Had a chance to stop by & take a photo of this barn. It sits close to the road but the trees have grown up around it making it hard to get a good clear shot.


----------



## LOVEMYLABXS (Mar 4, 2011)

Crickett said:


> Had a chance to stop by & take a photo of this barn. It sits close to the road but the trees have grown up around it making it hard to get a good clear shot.

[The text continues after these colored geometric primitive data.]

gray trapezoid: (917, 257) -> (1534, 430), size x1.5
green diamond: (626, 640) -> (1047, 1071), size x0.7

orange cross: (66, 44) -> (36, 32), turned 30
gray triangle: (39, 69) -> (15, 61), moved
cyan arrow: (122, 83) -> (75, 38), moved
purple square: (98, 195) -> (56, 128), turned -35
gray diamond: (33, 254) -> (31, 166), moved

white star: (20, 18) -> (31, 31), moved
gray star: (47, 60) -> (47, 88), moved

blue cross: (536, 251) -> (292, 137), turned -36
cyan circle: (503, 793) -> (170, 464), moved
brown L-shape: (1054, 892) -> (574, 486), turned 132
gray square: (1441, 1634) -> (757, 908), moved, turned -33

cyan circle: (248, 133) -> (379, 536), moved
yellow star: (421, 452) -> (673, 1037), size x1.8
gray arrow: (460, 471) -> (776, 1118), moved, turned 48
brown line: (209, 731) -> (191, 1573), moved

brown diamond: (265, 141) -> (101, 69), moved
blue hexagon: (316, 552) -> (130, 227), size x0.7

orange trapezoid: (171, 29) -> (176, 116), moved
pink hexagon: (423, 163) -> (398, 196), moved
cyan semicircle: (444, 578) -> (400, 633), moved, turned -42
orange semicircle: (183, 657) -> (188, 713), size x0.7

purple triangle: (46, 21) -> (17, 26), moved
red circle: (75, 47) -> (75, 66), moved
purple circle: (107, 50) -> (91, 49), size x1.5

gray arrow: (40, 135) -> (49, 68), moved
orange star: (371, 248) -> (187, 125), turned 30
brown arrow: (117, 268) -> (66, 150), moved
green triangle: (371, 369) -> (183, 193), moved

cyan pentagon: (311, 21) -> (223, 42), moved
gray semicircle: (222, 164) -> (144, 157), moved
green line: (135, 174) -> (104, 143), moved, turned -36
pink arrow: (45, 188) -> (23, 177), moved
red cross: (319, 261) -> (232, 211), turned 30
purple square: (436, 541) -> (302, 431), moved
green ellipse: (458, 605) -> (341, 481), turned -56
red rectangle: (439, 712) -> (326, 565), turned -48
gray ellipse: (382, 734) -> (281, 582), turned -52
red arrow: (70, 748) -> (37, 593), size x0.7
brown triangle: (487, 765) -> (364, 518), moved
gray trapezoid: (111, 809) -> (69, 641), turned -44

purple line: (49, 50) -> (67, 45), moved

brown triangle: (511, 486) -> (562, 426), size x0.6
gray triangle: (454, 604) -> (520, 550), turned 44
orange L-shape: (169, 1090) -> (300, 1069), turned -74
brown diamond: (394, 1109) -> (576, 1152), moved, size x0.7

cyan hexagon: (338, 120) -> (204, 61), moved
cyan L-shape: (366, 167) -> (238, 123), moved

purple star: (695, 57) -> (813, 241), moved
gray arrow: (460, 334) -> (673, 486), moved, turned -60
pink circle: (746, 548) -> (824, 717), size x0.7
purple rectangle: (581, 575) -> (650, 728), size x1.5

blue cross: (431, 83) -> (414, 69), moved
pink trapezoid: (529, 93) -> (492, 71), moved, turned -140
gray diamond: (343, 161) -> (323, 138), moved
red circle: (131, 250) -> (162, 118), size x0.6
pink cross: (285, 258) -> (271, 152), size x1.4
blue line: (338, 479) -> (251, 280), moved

 Glad you got away from that pool table and got out mushin  Crickett  

Good job on the ole barn Crickett


----------



## Crickett (Mar 4, 2011)

LOVEMYLABXS said:


> Glad you got away from that pool table and got out mushin  Crickett
> 
> Good job on the ole barn Crickett






I'm actually getting purty good! 

Thanks Mike!


----------



## stev (Mar 4, 2011)

Crickett said:


> I'm actually getting purty good!
> 
> Thanks Mike!



Good at what


----------



## Crickett (Mar 4, 2011)

stev said:


> Good at what



It's a long list but we are talking about pool!


----------



## stev (Mar 4, 2011)

Crickett said:


> It's a long list but we are talking about pool!



cool, 8 ball is the game


----------



## kc6bsm (Mar 7, 2011)

I know it is kind of last minute, but here is mine.


----------



## wvdawg (Mar 7, 2011)

Yes ma'am - worth the wait!  That's a big ole barn!


----------



## Browtine (Mar 7, 2011)

Man! I had planned to get a shot of a GREAT old barn near me for this week... but I forgot and it's dark out now, with about 24 minutes until deadline. Dang... 

Anyway, great shots of some awesome old barns. I love old barns and buildings anyway!


----------